Разговорился Малыш, распелся, присосался к смородовому вину, к ручкам вдовушкиным. Пришлось его унимать, осаживать, упрашивать, чтоб не рвал на груди рубаху, не показывал свои зажившие, зарубцевавшиеся, залитые известью легкие, не вынимал из груди, трогать пальцами не приказывал.
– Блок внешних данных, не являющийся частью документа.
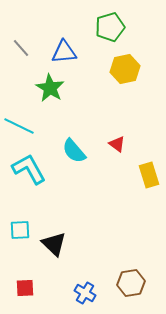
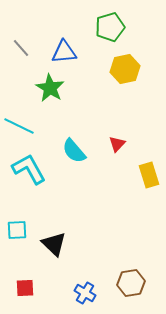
red triangle: rotated 36 degrees clockwise
cyan square: moved 3 px left
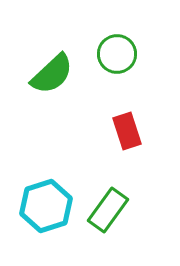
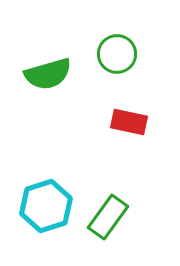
green semicircle: moved 4 px left; rotated 27 degrees clockwise
red rectangle: moved 2 px right, 9 px up; rotated 60 degrees counterclockwise
green rectangle: moved 7 px down
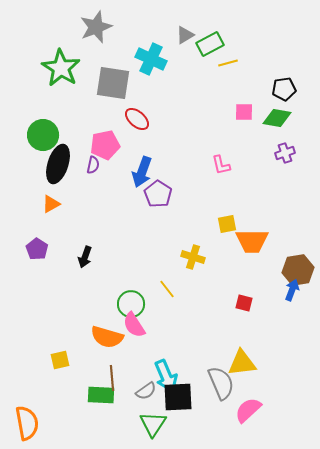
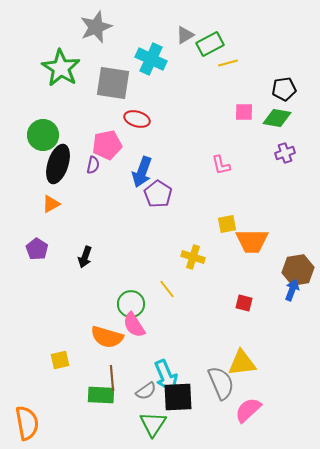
red ellipse at (137, 119): rotated 25 degrees counterclockwise
pink pentagon at (105, 145): moved 2 px right
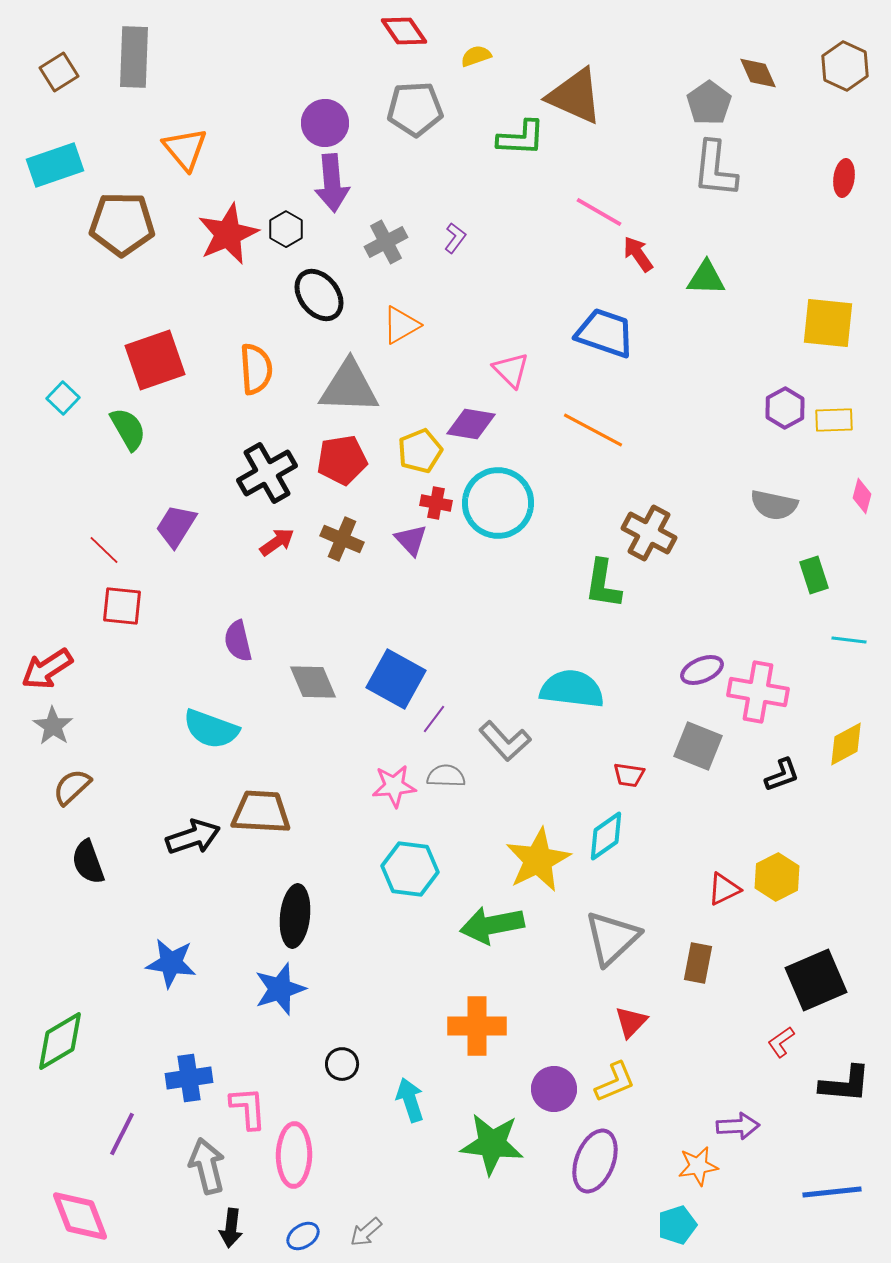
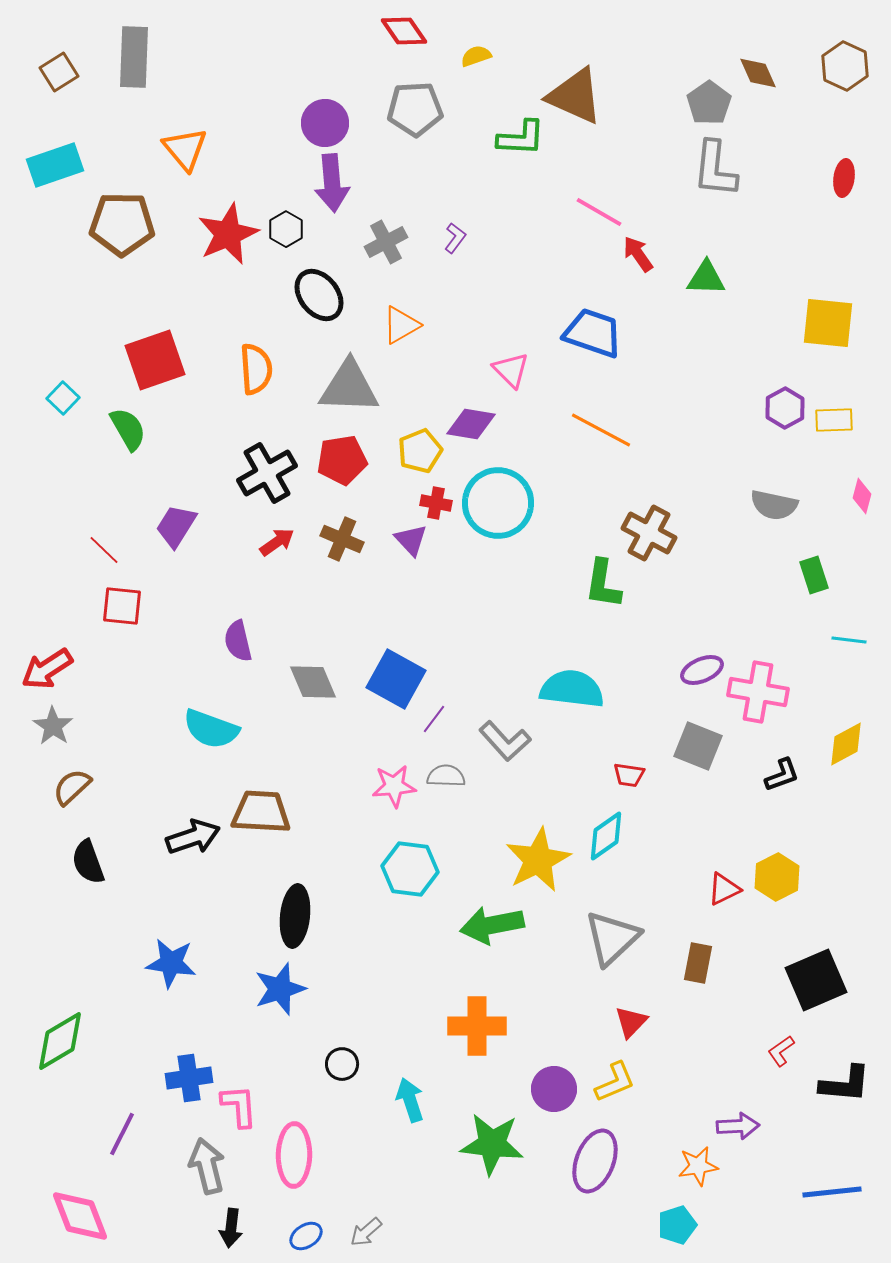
blue trapezoid at (605, 333): moved 12 px left
orange line at (593, 430): moved 8 px right
red L-shape at (781, 1042): moved 9 px down
pink L-shape at (248, 1108): moved 9 px left, 2 px up
blue ellipse at (303, 1236): moved 3 px right
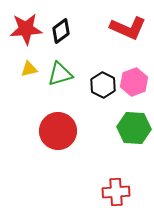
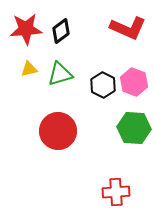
pink hexagon: rotated 20 degrees counterclockwise
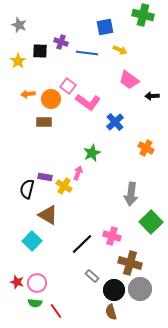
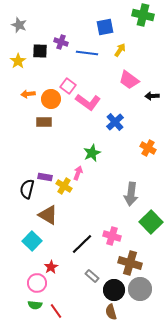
yellow arrow: rotated 80 degrees counterclockwise
orange cross: moved 2 px right
red star: moved 34 px right, 15 px up; rotated 24 degrees clockwise
green semicircle: moved 2 px down
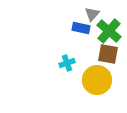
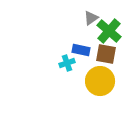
gray triangle: moved 1 px left, 4 px down; rotated 14 degrees clockwise
blue rectangle: moved 22 px down
brown square: moved 2 px left
yellow circle: moved 3 px right, 1 px down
— Мослак меня спасал. Кабы не он, сердечный, лежал бы я в сырой земле, в могиле давно бы лежал, распластавшись, вытянув руки-ноги, сыпучий песок жевал, сосал из сладкого чернозема желанную вечность, что всем нам и удел дается. Он, Мослак этот самый, когда мы работали в поле, выкапывали картошку, помощь оказывали государству, потому как не шла уборка, еле-еле ползла под дождем, тянулась, как глина за сапогами, подманил к себе чью-то собаку, дворняжку, обросшую салом, потрепал за ушами, задобрил, колбасой угостил, а потом раз — рубанул мотыгой, завернул в куртку, в камеру приволок с собою. Выпотрошил собачонку, вырезал сало, покрошил мелко, растопил и долгое время, что ни день, кормил меня натощак из ложки, поил, жалеючи, этим салом собачьим. А санаторий что — там как бы только причесали уже отмытого от навоза, от волос, состриженных с изъеденной колтуном башки, от струпьев.
— Вот оно как, хозяюшка, а вы говорите: дорого. Хотите, чтоб подешевле вышло, мы вам споем впридачу. Становись, Малыш, прочищай глотку, раз-два, начали:
Дремлет пыльный чердачок,
Сторож захрапел в тулупе,
Спят замки, сопит крючок,
Мы лишь темну ночку любим.
Шпильки косу, говорят,
Нежно колют, бестии,
Но в себе они таят
Причину да следствие.
Спели ребята песню, надвинули на глаза ушанки, вежливо поцеловали вдовушке ручку, в садик, задымленный снежком, выкатились без слова. Не прошло и часу, как убрали уголек, снесли в подвал, тротуар перед домом подмели березовым веником, ополоснула водой из шланга, взяли две сотни, поплевали на счастье, бочком нырнули в метель, зачернелись, зазмеились перед стоящим против дома пивным ларьком. Пусто после их ухода сделалось, тоскливо, как бывает, когда выведешь из конюшни во двор лошадь, погонишь кнутом в луга, потащишь на узде, на конопляной постромке к кузнецу, чтобы тот шваркнул ее по голове самым тяжелым молотом, повалил на колени. Вдовушка ушла в комнаты, поправляла там размокший грим, размазанный по лицу горячей слезой. Еще слышно было, как она всхлипывает, сморкается в надушенный платочек, печально напевает ту песню, что сейчас была пропета в два голоса у печки. Только кот, как и час назад, лежал, свернувшись клубком, дремал, время от времени кидаясь с выпущенными когтями на привидевшуюся во сне галку, разжиревшего воробья, мышь, скребущуюся за стенкой, высовывающую наружу нос.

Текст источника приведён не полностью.